Copelandia è un pezzo più geometrico, con strutture ritmiche peculiari tra stop and go e beat afro. Il pezzo successivamente si sviluppa in una componente ritmica più motorik attraverso un suono anche melodicamente più intenso, infondendo un generale un leitmotiv su un’idea di suono dai contorni più netti. Parlaci di questa impostazione di sound.

“Come quando si assume il fungo hawaiano detto “copelandia”, si passa da una fase iniziale di incertezza, caratterizzata nel brano dal tempo dispari in 7/8, prima di lasciarsi conquistare dalla psilocibina che di colpo schiude il sipario, per poi proiettare l’esperienza nel viaggio galoppante che ripristina l’ordine cosmico sottoforma di 4/4…  La parte finale di rituali tambureschi lascia in sospeso la scelta di assumere altro copelandia e l’epilogo in fade out che ripropone i ritornelli lascia intuire l’esito di questa scelta.”

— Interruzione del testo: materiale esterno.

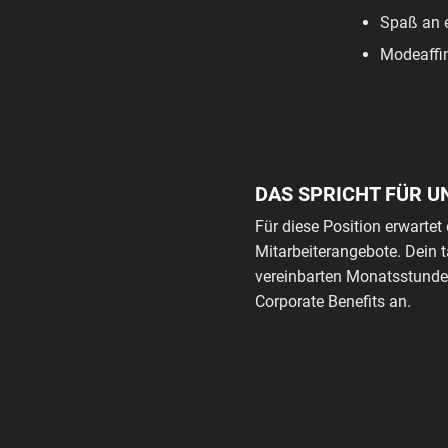
Spaß an 
Modeaffin
DAS SPRICHT FÜR U
Für diese Position erwartet 
Mitarbeiterangebote. Dein 
vereinbarten Monatsstunden
Corporate Benefits an.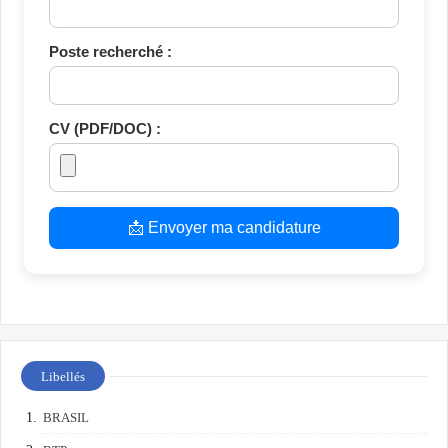
Poste recherché :
CV (PDF/DOC) :
📩 Envoyer ma candidature
Libellés
BRASIL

Interlude è un breve pezzo più astratto ed improvvisato, vero outlier dell’album, tra free jazz spensierato e dettagli di spiritual jazz. Parlateci di come è nato questo insolito pezzo all’interno del lavoro.

“Il brano è stato improvvisato estemporaneamente da Thomas Umbaca e Lorenzo Faraò, giusto un paio di take ma poi come spesso accade è stata buona la prima. E’ un’impro che proponiamo spesso anche durante i live come introduzione di Ya Bled e tenevamo particolarmente a immortalarla su disco. É un divertissement che potrebbe sembrare fine a se stesso, ma in realtà contiene anch’esso un pezzo di cuore di Addict Ameba: è il contatto con un jazz cosmico di cui Sun Ra è stato uno dei padri fondatori e a cui rendiamo un tributo. Nonostante le nostre radici affondino saldamente nel groove, la nostra mente viaggia spesso in direzione di Saturno. Space is the place!”

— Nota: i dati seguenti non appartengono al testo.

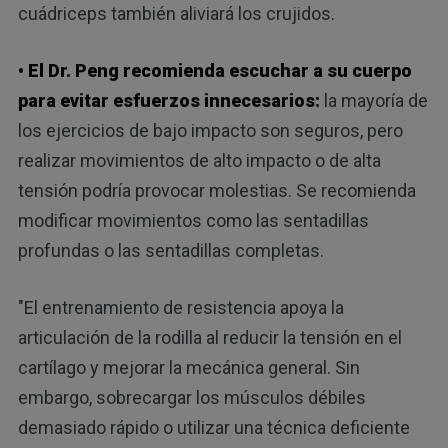
cuádriceps también aliviará los crujidos.
• El Dr. Peng recomienda escuchar a su cuerpo
para evitar esfuerzos innecesarios:
la mayoría de
los ejercicios de bajo impacto son seguros, pero
realizar movimientos de alto impacto o de alta
tensión podría provocar molestias. Se recomienda
modificar movimientos como las sentadillas
profundas o las sentadillas completas.
"El entrenamiento de resistencia apoya la
articulación de la rodilla al reducir la tensión en el
cartílago y mejorar la mecánica general. Sin
embargo, sobrecargar los músculos débiles
demasiado rápido o utilizar una técnica deficiente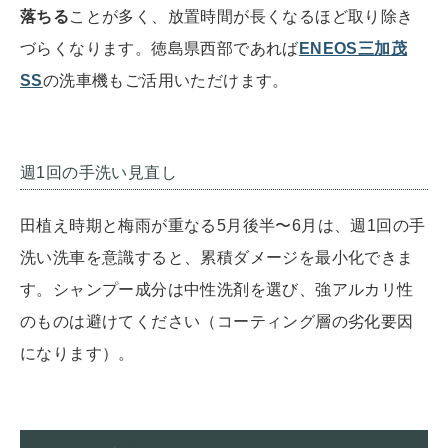
落ちる
ことが多く、放置時間が長くなるほど取り除き
づらくなります。徳島県西部であれば
ENEOS三加茂
SS
の洗車機もご活用いただけます。
週1回の手洗い見直し
田植え時期と梅雨が重なる5月後半〜6月は、週1回の手
洗い洗車を意識すると、累積ダメージを最小化できま
す。シャンプー成分は中性洗剤を選び、強アルカリ性
のものは避けてください（コーティング層の劣化要因
になります）。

Il gioco musicale di Interlude anticipa la successiva Ya Bled, caratterizzata da una grandeur più solare e africanista, in collaborazione con l’attore e cantante tunisino Rabii Brahim che offre un timbro più afroasiatico nel cantato, in associazione ad un cantato rappato, un armonico contrasto. Parlateci di come è nato e sviluppato questo pezzo, e come è avvenuta la collaborazione citata.

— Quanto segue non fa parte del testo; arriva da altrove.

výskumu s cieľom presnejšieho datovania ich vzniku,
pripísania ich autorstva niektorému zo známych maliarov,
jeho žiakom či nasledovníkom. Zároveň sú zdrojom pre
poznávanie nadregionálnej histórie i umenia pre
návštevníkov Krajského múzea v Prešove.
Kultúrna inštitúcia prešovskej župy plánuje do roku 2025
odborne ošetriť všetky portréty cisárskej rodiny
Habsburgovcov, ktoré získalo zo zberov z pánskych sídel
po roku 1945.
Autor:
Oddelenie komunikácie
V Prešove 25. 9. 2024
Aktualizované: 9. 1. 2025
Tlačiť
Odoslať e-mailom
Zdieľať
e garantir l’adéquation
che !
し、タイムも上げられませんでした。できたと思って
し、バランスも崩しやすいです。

“L’amicizia con Rabii è nata in piena pandemia. Era maggio o giugno 2020 quando Damon Arabsolgar, amico comune, ci invitò a una jam autorizzata per Milano Mediterranea, un grandioso progetto artistico nella periferia di Milano che, per dirne una, di recente ha tirato su la prima “trap opera” della storia, un musical con i ragazzi e le ragazze del quartiere. Dietro al progetto c’è una coppia artistica e di vita incredibile, ovvero Anna Serlenga e Rabii Brahim, con cui è nata da subito un’intesa musicale incredibile, tra voce, krakeb e percussioni varie. A partire da quella volta è capitato che salisse sul palco con noi a improvvisare alcuni pezzi, fino a quando non abbiamo composto insieme questo pezzo in saletta, dove oltre alla voce di Rabii, che canta la nostalgia del migrante, Paolo declina il verbo essere al presente, parlando, tra le altre cose, di Greta Thunberg e de Il Mago del Gelato, band di amici vicini per sonorità e geografia.”